The Grand National Fences are a big-part of the history of the world’s most popular horse race. 16 of last year’s 39-runner field managed to get round the 30 Grand National Fences, with 12-runners pulled-up, whilst 13 fell or unseated their rider.
Therefore, we thought we’d talk you through the famous fences, with a fence-by-fence guide to the Grand National.
1st & 17th
Not a particularly tricky fence since the drop on the landing-side was reduced, but there’s always a danger that the field will set-off to fast. Claimed only one victim last year, but it was a different story back in 1951 when 12 horses failed to get past the first.
2nd & 18th
Once known as The Fan, but not now, it is 3ft 6in wider than the first fence. Claimed 2 victims last year, including the well-fancied Holywell.
3rd & 19th
Called Westhead, this 4ft 10in fence with a 6ft ditch is considered the first major jumping test of the Grand National. However, no horse fell or unseated here last year first-time round, though it claimed one victim second time round.
4th & 20th
Earned its place in history by becoming the first fence to be bypassed (as the 20th fence) in 2011. However, after statistics showed that it was amongst the hardest of fences to get passed, officials chopped 2in off it in 2012. It was a safety-measure that worked as it claimed no victims in 2016.
5th & 21st
A 5ft high Spruce fence that was made easier by the levelling-off of its landing-side, and it claimed no victims last year.
6th & 22nd
Named after Captain Martin Becher, Becher’s Brook is arguably the most famous fence in the world. Runners must navigate a steep drop whilst turning left at the same time if they want to take the most economic route, whilst jockeys must use all their skills to keep the horse balanced as the landing-side is up to 10in lower than the take-off side. The 22nd fence claimed two victims last year.
7th & 23rd
Famous for the legendary pile-up in 1967 that allowed 100/1 shot Foinavan to win the race. However, the Foinavan Fence is generally an ordinary fence, one which claimed no victims last year.
8th & 24th
The Canal Turn is another famous fence, where horses turn left at almost right-angles to take the shortest route. Brave jockeys take the inside-route, though those with plenty of horse under them often play safe and steer a wider course. The 8th claimed one victim last year.
9th & 25th
At 5ft high, Valentine’s Brook demands an accurate jump, but all the horses still going at both the 9th and 25th got over it last year. The name is derived from a horse called Valentine who, legend has it, cleared it hind-legs first in 1840.
10th & 26th
A 5ft thorn fence that claimed no victims last year.
11th & 27th
Horses must clear a 6ft ditch as they take-off, but it caused no problems in 2016.
12th & 28th
After jumping a ditch on the take-off side at the previous fence, the runners must clear a landing-side ditch measuring 5ft 6in ditch. All who got to it cleared it last year.
13th & 29th
A relatively easy fence at just 4ft 7in, but tired horses who are being urged for maximum effort can still fall here, and it claimed one victim last year.
14th & 30th
Similar height to the second-last, but not many horses fall at the last fence, and the 16 horses who reached it in 2016 all got to the other side.

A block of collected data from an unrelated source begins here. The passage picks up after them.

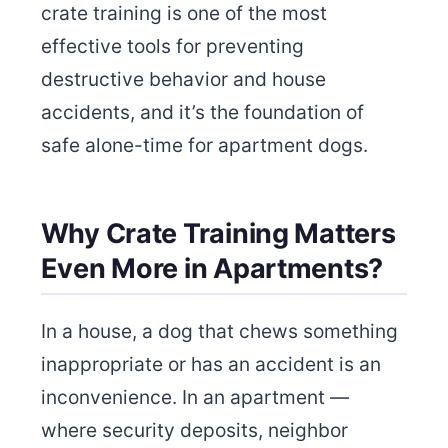
crate training is one of the most
effective tools for preventing
destructive behavior and house
accidents, and it’s the foundation of
safe alone-time for apartment dogs.
Why Crate Training Matters
Even More in Apartments?
In a house, a dog that chews something
inappropriate or has an accident is an
inconvenience. In an apartment —
where security deposits, neighbor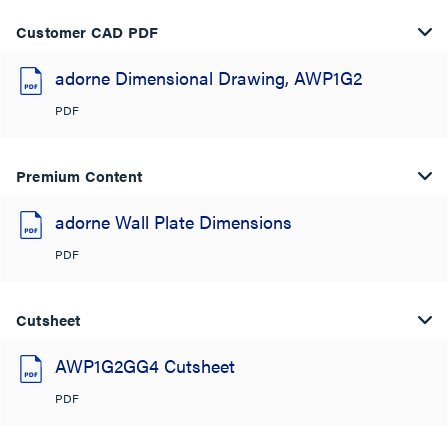
Customer CAD PDF
adorne Dimensional Drawing, AWP1G2
PDF
Premium Content
adorne Wall Plate Dimensions
PDF
Cutsheet
AWP1G2GG4 Cutsheet
PDF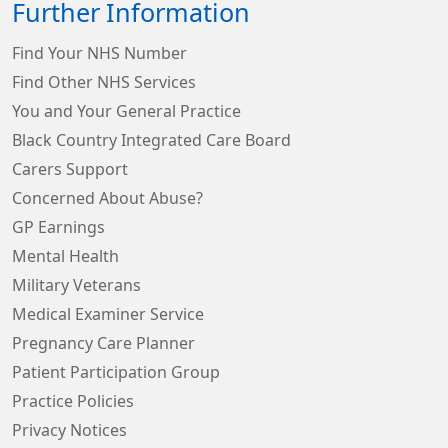
Further Information
Find Your NHS Number
Find Other NHS Services
You and Your General Practice
Black Country Integrated Care Board
Carers Support
Concerned About Abuse?
GP Earnings
Mental Health
Military Veterans
Medical Examiner Service
Pregnancy Care Planner
Patient Participation Group
Practice Policies
Privacy Notices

The Chair is renowned as one of the hardest fences to jump in the Grand National which is no surprise as, at 5ft 2in, it is the tallest of all the fences, with runners also having to clear a take-off side ditch measuring 6ft. It is only jumped once, but claimed two victims last year.
Unbelievably, in the current safety conscious world, this fence was once a stone wall. However, it is now a water jump which is jumped just once, and it claimed no victims in 2016.
After jumping the final fence, the runners veer to the right of the Chair to a 474-yard run-in that incorporates the famous elbow. It is the longest run-in anywhere, and its stamina-sapping nature has seen the complexion of the race change in many renewals.